- How to complete this task:
Take the data below and write it out exactly, except for the pictures.

- Material shown:
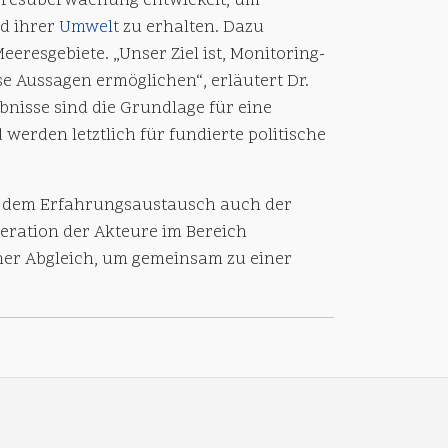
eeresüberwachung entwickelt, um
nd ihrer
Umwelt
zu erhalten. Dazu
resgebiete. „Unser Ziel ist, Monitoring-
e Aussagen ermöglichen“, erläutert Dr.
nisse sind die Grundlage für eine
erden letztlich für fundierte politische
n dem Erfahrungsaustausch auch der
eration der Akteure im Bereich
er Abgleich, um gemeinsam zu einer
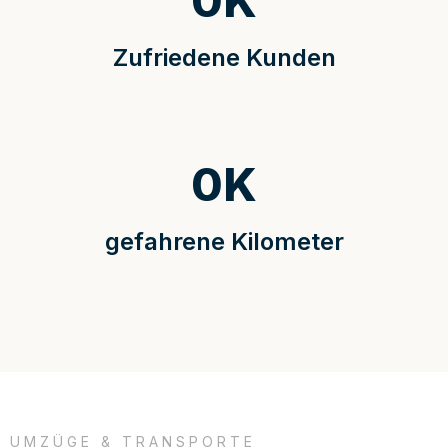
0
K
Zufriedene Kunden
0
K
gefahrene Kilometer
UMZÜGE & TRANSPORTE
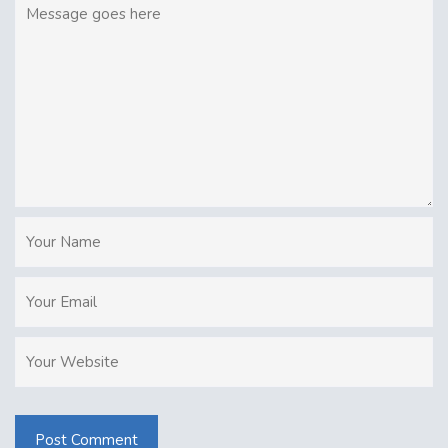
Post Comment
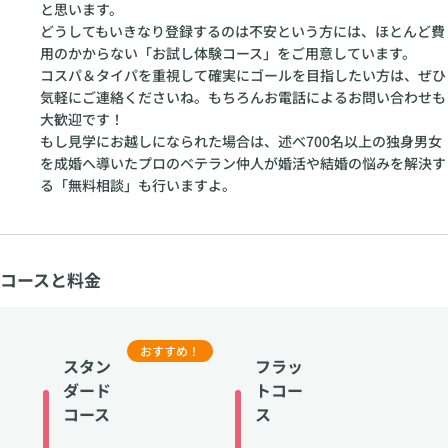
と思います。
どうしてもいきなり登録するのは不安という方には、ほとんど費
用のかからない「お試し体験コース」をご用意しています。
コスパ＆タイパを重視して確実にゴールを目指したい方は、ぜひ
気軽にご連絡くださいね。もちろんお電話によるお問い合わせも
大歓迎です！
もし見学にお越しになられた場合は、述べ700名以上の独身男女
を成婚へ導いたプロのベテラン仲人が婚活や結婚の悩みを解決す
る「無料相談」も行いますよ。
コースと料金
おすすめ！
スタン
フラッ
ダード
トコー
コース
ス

- Exercise solution:
eeresüberwachung entwickelt, um
nd ihrer
Umwelt
zu erhalten. Dazu
resgebiete. „Unser Ziel ist, Monitoring-
e Aussagen ermöglichen“, erläutert Dr.
nisse sind die Grundlage für eine
erden letztlich für fundierte politische
n dem Erfahrungsaustausch auch der
eration der Akteure im Bereich
er Abgleich, um gemeinsam zu einer
0
K
Zufriedene Kunden
0
K
gefahrene Kilometer
UMZÜGE & TRANSPORTE
Post Comment
と思います。
どうしてもいきなり登録するのは不安という方には、ほとんど費
用のかからない「お試し体験コース」をご用意しています。
コスパ＆タイパを重視して確実にゴールを目指したい方は、ぜひ
気軽にご連絡くださいね。もちろんお電話によるお問い合わせも
大歓迎です！
もし見学にお越しになられた場合は、述べ700名以上の独身男女
を成婚へ導いたプロのベテラン仲人が婚活や結婚の悩みを解決す
る「無料相談」も行いますよ。
コースと料金
おすすめ！
スタン
フラッ
ダード
トコー
コース
ス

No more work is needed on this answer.